Conversely, examine this clunky New Yorker sentence, quoted in the article, which Mary Norris defends: “When I was in high school, at Horace Mann, in the Bronx, in the nineteen-seventies, everyone took pride in the brilliant eccentricity of our teachers.” It’s hideous. By the time you have waded through the thicket of sub-clauses to reach the clearing of the sentence – the eccentric teachers – you have lost all interest. I would remove at least one comma: “When I was in high school, at Horace Mann in the Bronx, in the nineteen-seventies, everyone took pride in the brilliant eccentricity of our teachers.” More likely I would reorder the sentence, thus: “When I was in high school in the nineteen-seventies, at Horace Mann in the Bronx, everyone took pride in the brilliant eccentricity of our teachers.”
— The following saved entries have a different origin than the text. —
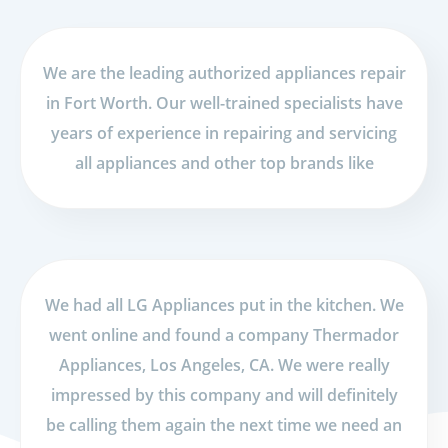
We are the leading authorized appliances repair
in Fort Worth. Our well-trained specialists have
years of experience in repairing and servicing
all appliances and other top brands like
We had all LG Appliances put in the kitchen. We
went online and found a company Thermador
Appliances, Los Angeles, CA. We were really
impressed by this company and will definitely
be calling them again the next time we need an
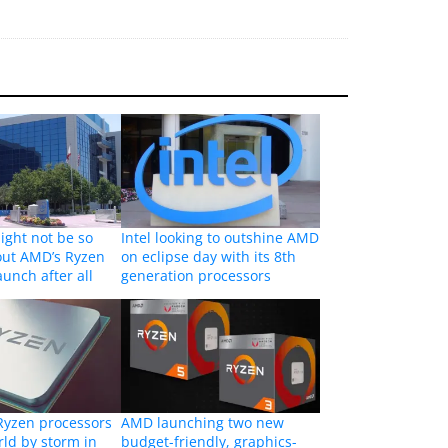
ight not be so
Intel looking to outshine AMD
out AMD’s Ryzen
on eclipse day with its 8th
aunch after all
generation processors
Ryzen processors
AMD launching two new
rld by storm in
budget-friendly, graphics-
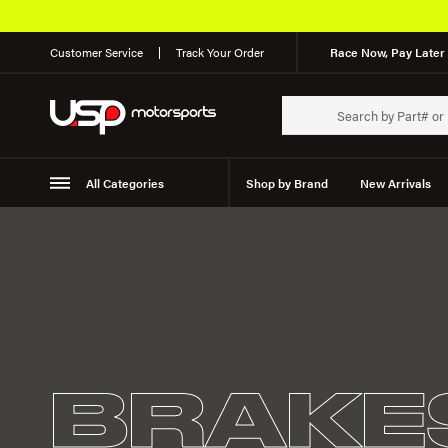
Customer Service
Track Your Order
Race Now, Pay Later 
All Categories
Shop by Brand
New Arrivals
Suspension
Wheels
BRAKE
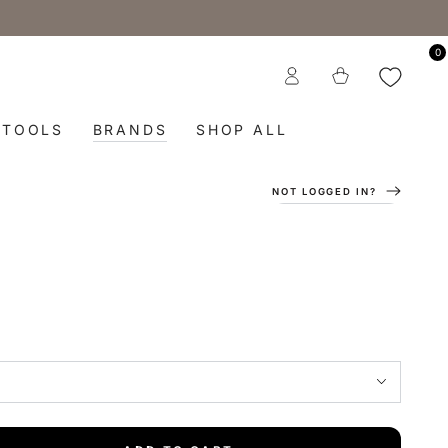
0
Log
Cart
in
TOOLS
BRANDS
SHOP ALL
NOT LOGGED IN?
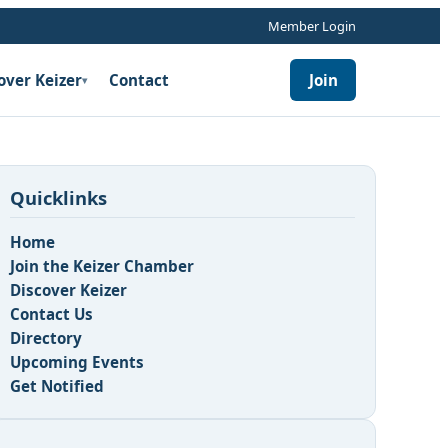
Member Login
over Keizer
Contact
Join
▾
Quicklinks
Home
Join the Keizer Chamber
Discover Keizer
Contact Us
Directory
Upcoming Events
Get Notified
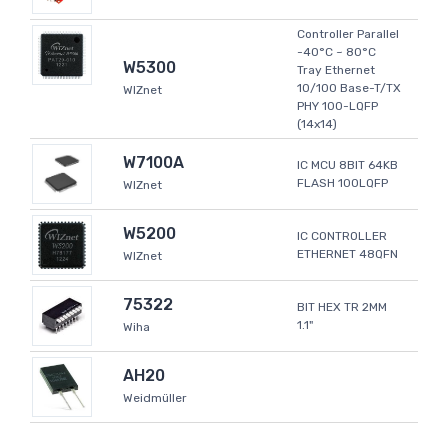
Controller Parallel
-40°C ~ 80°C
W5300
Tray Ethernet
10/100 Base-T/TX
WIZnet
PHY 100-LQFP
(14x14)
W7100A
IC MCU 8BIT 64KB
FLASH 100LQFP
WIZnet
W5200
IC CONTROLLER
ETHERNET 48QFN
WIZnet
75322
BIT HEX TR 2MM
1.1"
Wiha
AH20
Weidmüller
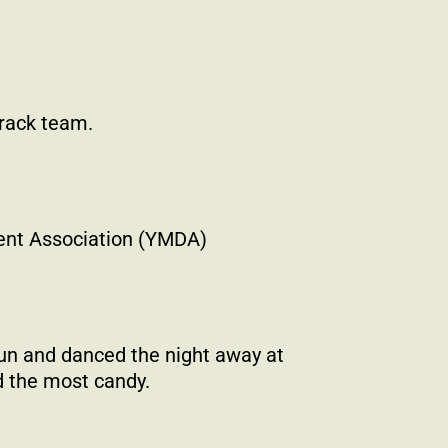
track team.
ent Association (YMDA)
un and danced the night away at
 the most candy.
It is axiomatic to me that the best writing is that which can be read out loud with the greatest pleasure for both speaker and listener. This hits home particularly when you have children, to whom you read stories. It was a joy to discover that The Lion, The Witch And The Wardrobe (note that CS Lewis eschews in his title the fussy serial or “Oxford” comma upon which the New Yorker insists), which I had adored as a child, was, as an adult, the most mellifluous of all books to read aloud.
A copy-editor’s job is to ensure that a piece of prose is accurate, comprehensible, and follows house style in order to avoid jarring inconsistencies between different authors. But to do so at the expense of rhythm, rather than to support it, seems to me plainly wrong-headed.